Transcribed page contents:
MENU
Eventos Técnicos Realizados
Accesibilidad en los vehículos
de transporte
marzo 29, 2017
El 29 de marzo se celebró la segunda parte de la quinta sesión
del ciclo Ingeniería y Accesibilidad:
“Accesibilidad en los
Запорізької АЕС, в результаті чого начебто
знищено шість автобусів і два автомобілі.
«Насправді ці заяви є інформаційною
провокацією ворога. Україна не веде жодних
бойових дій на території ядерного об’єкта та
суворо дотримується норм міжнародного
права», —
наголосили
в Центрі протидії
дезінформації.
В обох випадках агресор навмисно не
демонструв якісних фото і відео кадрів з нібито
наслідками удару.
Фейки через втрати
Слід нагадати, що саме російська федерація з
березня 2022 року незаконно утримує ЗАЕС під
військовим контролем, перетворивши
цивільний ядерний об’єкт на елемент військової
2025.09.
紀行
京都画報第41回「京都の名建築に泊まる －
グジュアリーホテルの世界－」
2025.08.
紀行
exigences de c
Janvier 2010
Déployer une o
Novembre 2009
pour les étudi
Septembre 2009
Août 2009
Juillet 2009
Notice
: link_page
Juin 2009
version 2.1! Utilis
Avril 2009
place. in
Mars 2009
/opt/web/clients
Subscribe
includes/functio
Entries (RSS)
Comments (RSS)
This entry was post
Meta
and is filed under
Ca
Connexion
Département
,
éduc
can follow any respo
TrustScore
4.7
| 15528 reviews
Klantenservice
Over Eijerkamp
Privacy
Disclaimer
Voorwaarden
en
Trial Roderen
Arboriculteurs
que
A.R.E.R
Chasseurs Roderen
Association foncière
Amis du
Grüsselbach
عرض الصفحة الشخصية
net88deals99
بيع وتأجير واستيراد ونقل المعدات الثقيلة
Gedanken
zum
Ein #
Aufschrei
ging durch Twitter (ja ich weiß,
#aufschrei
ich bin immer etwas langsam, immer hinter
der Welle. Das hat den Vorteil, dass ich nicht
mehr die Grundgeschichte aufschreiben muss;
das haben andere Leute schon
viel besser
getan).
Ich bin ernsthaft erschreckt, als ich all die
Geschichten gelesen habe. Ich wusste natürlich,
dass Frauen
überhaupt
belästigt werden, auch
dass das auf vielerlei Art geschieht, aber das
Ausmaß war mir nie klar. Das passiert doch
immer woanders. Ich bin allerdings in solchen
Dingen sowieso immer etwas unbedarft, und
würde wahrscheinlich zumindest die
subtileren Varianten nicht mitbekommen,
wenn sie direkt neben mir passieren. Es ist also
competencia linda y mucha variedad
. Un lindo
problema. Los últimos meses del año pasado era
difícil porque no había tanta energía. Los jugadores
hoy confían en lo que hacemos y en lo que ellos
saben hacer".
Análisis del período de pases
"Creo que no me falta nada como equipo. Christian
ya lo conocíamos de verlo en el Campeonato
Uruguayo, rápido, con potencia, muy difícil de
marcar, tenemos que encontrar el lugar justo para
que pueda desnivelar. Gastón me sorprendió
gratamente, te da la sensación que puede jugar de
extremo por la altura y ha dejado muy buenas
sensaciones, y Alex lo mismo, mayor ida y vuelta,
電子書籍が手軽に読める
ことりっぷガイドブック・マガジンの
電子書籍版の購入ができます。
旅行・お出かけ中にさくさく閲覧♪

Exercise directions: Provide an exact transcript of the lines from the one that holds "difícil porque no" through the final line of the data above.

Task output:
difícil porque no había tanta energía. Los jugadores
hoy confían en lo que hacemos y en lo que ellos
saben hacer".
Análisis del período de pases
"Creo que no me falta nada como equipo. Christian
ya lo conocíamos de verlo en el Campeonato
Uruguayo, rápido, con potencia, muy difícil de
marcar, tenemos que encontrar el lugar justo para
que pueda desnivelar. Gastón me sorprendió
gratamente, te da la sensación que puede jugar de
extremo por la altura y ha dejado muy buenas
sensaciones, y Alex lo mismo, mayor ida y vuelta,
電子書籍が手軽に読める
ことりっぷガイドブック・マガジンの
電子書籍版の購入ができます。
旅行・お出かけ中にさくさく閲覧♪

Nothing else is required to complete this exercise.